Who funded the creation of the dataset?
- NYTimes
What processes might have influenced what data was observed and recorded and what was not?
- Who decided to participate in the study
- Appearance of surveyor
- Time of year data collected
- Time of day data collected
What preprocessing was done, and how did the data come to be in the form that you are using?
- The data came from raw numbers from participants, and then split into ratios between the responses. The participant data was removed, and the ratio remained. These pieces of data was inputting into a csv, and we received that data from them to use
If people are involved, were they aware of the data collection and if so, what purpose did they expect the data to be used for?
- Yes, they were aware. They released the data to be public, and expected the data to be used for non-commercial researching purposes.

Data limitations

Identify any potential problems with your dataset.

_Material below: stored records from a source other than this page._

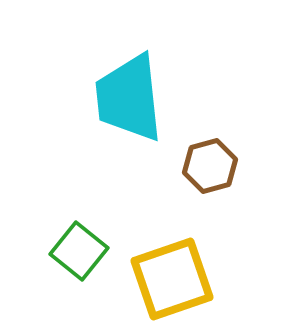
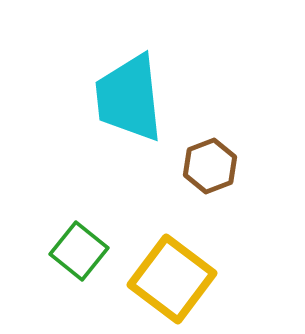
brown hexagon: rotated 6 degrees counterclockwise
yellow square: rotated 34 degrees counterclockwise
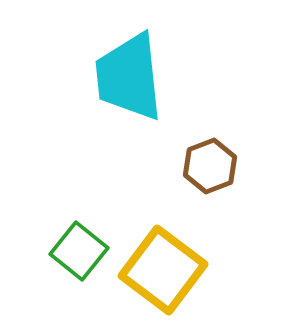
cyan trapezoid: moved 21 px up
yellow square: moved 9 px left, 9 px up
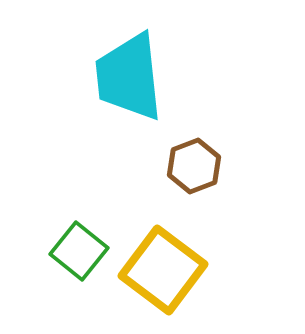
brown hexagon: moved 16 px left
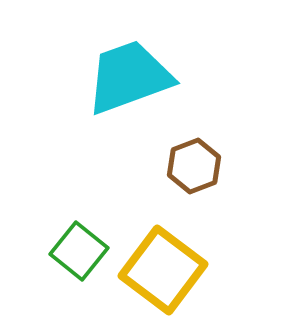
cyan trapezoid: rotated 76 degrees clockwise
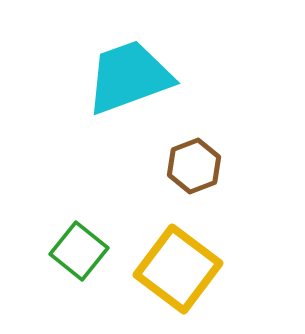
yellow square: moved 15 px right, 1 px up
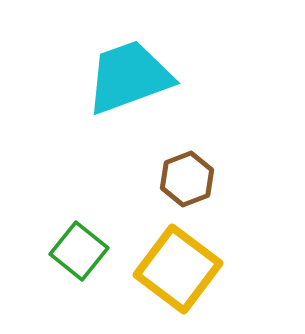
brown hexagon: moved 7 px left, 13 px down
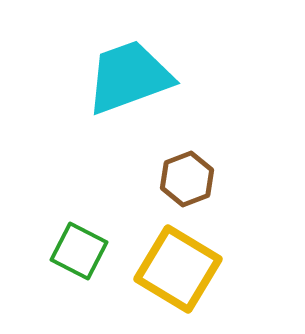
green square: rotated 12 degrees counterclockwise
yellow square: rotated 6 degrees counterclockwise
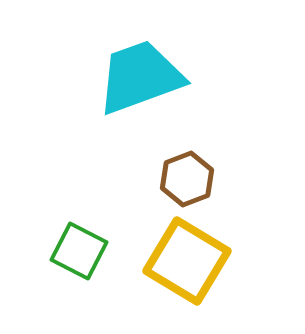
cyan trapezoid: moved 11 px right
yellow square: moved 9 px right, 8 px up
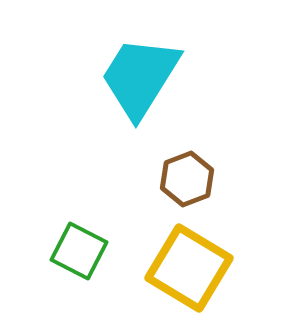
cyan trapezoid: rotated 38 degrees counterclockwise
yellow square: moved 2 px right, 7 px down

The first limitation of our data set is the fact that we are not taking into account the specific demographical, regional, and cultural differences between each state. While the research question is tailored toward political affiliation, states are very complex, with millions of individuals. This can allow for these differences to influence the data responses tremendously.
The second limitation to take into account is the dates on which the data was collected (July 2nd -14th, 2020). This is important because of how many different phases the Covid-19 virus had in terms of public opinion, and the degrees to which people took the virus seriously at that time. It is not fair to rule out the fact that this could data be completely different, regardless of state-political affiliation, if the dates of data collection were during a more (or less) serious time.
The third limitation of the data set is the researcher’s ability to quantify the “in-between”/uncertain variables. This includes the categories of “Rarely”, “Sometimes”, and “Frequently”. More specifically, how can we be sure that each participant viewed these categories in a manner that is similar and subjective enough to be compared?

Exploratory data analysis

Perform an (initial) exploratory data analysis.

election_data|>
  ggplot(aes(x = `State Color`, y = Score))+ 
  geom_boxplot() +
  labs (
    title = "Relationship Between Political Party and Mask Favorablity Score",
    subtitle = "in the United States",
    x = "Political Party",
    y = "Mask Favorablity Score"
  ) +
  theme_minimal()

Questions for reviewers

List specific questions for your peer reviewers and project mentor to answer in giving you feedback on this phase.